Export a Topology through the API
You can export existing simulations into a JSON representation using the API. Refer to the API documentation for additional schema details.
Create a Custom Topology from the Production Network
This section describes how to create a simulation based on an existing production deployment.
NVIDIA has validated these scripts in a Linux environment only.
Gather cl-support from the Production Network
Use these Ansible playbooks to gather the cl-support script output. The ReadMe for the repository provides additional instructions.
Create topology.dot from the Production Network
After you obtain the cl-support output, you can create a topology.dot file using this parser script. You can run the script using python3. Here is sample output:
$ python3 cl_support_lldp_parser.py
Extracting: /home/cumulus/cl_support_lldp_parser/cl_support_leaf01_20210721_164553.txz
Extracting: /home/cumulus/cl_support_lldp_parser/cl_support_spine02_20210721_164553.txz
Extracting: /home/cumulus/cl_support_lldp_parser/cl_support_leaf02_20210721_164553.txz
Extracting: /home/cumulus/cl_support_lldp_parser/cl_support_spine01_20210721_084129.txz
folder is: /home/cumulus/cl_support_lldp_parser/cl_support_leaf01_20210721_164553
leaf01
leaf01:eth0 -- oob-mgmt-switch:swp2
leaf01:swp31 -- spine01:swp1
leaf01:swp32 -- spine02:swp1
folder is: /home/cumulus/cl_support_lldp_parser/cl_support_spine02_20210721_164553
spine02
spine02:eth0 -- oob-mgmt-switch:swp6
spine02:swp1 -- leaf01:swp32
spine02:swp2 -- leaf02:swp32
folder is: /home/cumulus/cl_support_lldp_parser/cl_support_leaf02_20210721_164553
leaf02
leaf02:eth0 -- oob-mgmt-switch:swp4
leaf02:swp31 -- spine01:swp2
leaf02:swp32 -- spine02:swp2
folder is: /home/cumulus/cl_support_lldp_parser/cl_support_spine01_20210721_084129
spine01
spine01:eth0 -- oob-mgmt-switch:swp5
spine01:swp1 -- leaf01:swp31
spine01:swp2 -- leaf02:swp31
DOTFILE: cl_support_lldp_parser.dot
The command writes the output to the cl_support_lldp_parser.dot file. You need to manually edit this file to define the node versions and clean up any extra configurations:
$ cat cl_support_lldp_parser.dot
graph dc1 {
"leaf01" [function="leaf" ]
"oob-mgmt-switch" [function="leaf" ]
"spine01" [function="leaf" ]
"spine02" [function="leaf" ]
"leaf02" [function="leaf" ]
"leaf01":"eth0" -- "oob-mgmt-switch":"swp2"

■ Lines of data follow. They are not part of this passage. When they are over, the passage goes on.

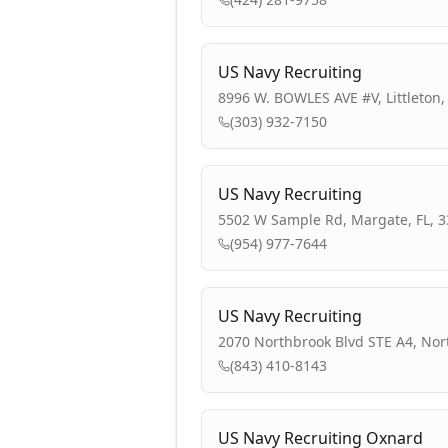
US Navy Recruiting
8996 W. BOWLES AVE #V, Littleton,
(303) 932-7150
US Navy Recruiting
5502 W Sample Rd, Margate, FL, 
(954) 977-7644
US Navy Recruiting
2070 Northbrook Blvd STE A4, Nor
(843) 410-8143
US Navy Recruiting Oxnard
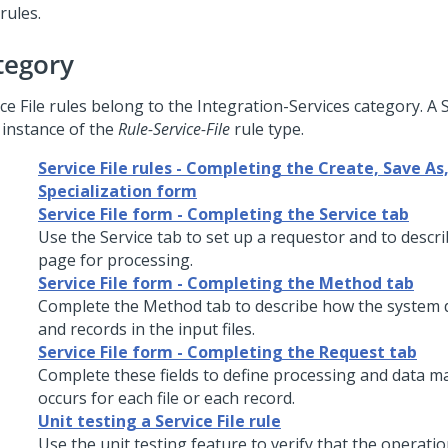
rules.
tegory
ce File rules belong to the Integration-Services category. A S
 instance of the
Rule-Service-File
rule type.
Service File rules - Completing the Create, Save As,
Specialization form
Service File form - Completing the Service tab
Use the Service tab to set up a requestor and to descr
page for processing.
Service File form - Completing the Method tab
Complete the Method tab to describe how the system d
and records in the input files.
Service File form - Completing the Request tab
Complete these fields to define processing and data m
occurs for each file or each record.
Unit testing a Service File rule
Use the unit testing feature to verify that the operatio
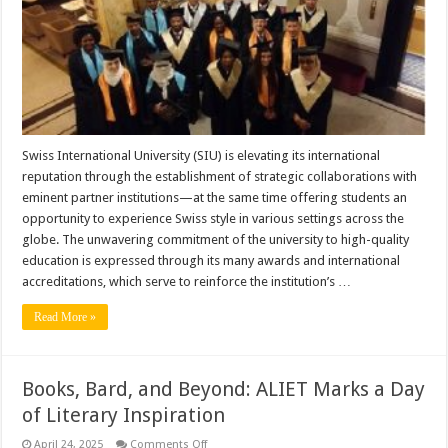
with
Elite
Accreditations
and
Worldwide
Partnerships
Swiss International University (SIU) is elevating its international
reputation through the establishment of strategic collaborations with
eminent partner institutions—at the same time offering students an
opportunity to experience Swiss style in various settings across the
globe. The unwavering commitment of the university to high-quality
education is expressed through its many awards and international
accreditations, which serve to reinforce the institution’s …
Read More »
Books, Bard, and Beyond: ALIET Marks a Day
of Literary Inspiration
on
April 24, 2025
Comments Off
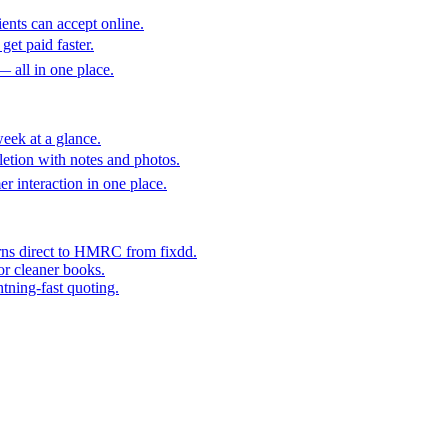
ents can accept online.
get paid faster.
— all in one place.
eek at a glance.
etion with notes and photos.
er interaction in one place.
rns direct to HMRC from fixdd.
or cleaner books.
htning-fast quoting.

"leaf01":"swp31" -- "spine01":"swp1"
"leaf01":"swp32" -- "spine02":"swp1"
"spine02":"eth0" -- "oob-mgmt-switch":"swp6"
"spine02":"swp2" -- "leaf02":"swp32"
"leaf02":"eth0" -- "oob-mgmt-switch":"swp4"

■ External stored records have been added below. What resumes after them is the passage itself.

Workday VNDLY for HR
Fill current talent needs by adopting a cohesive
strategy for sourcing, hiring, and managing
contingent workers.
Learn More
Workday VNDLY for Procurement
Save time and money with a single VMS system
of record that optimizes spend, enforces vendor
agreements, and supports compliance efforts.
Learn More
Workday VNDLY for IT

"leaf02":"swp31" -- "spine01":"swp2"
"spine01":"eth0" -- "oob-mgmt-switch":"swp5"
}
Restore Configuration Files
After you create the simulation, you can restore the configuration files.
This python script extracts relevant files and collates them into folders which you can use to restore configurations.
You can also use the infrastructure-as-code Ansible playbook to restore configurations.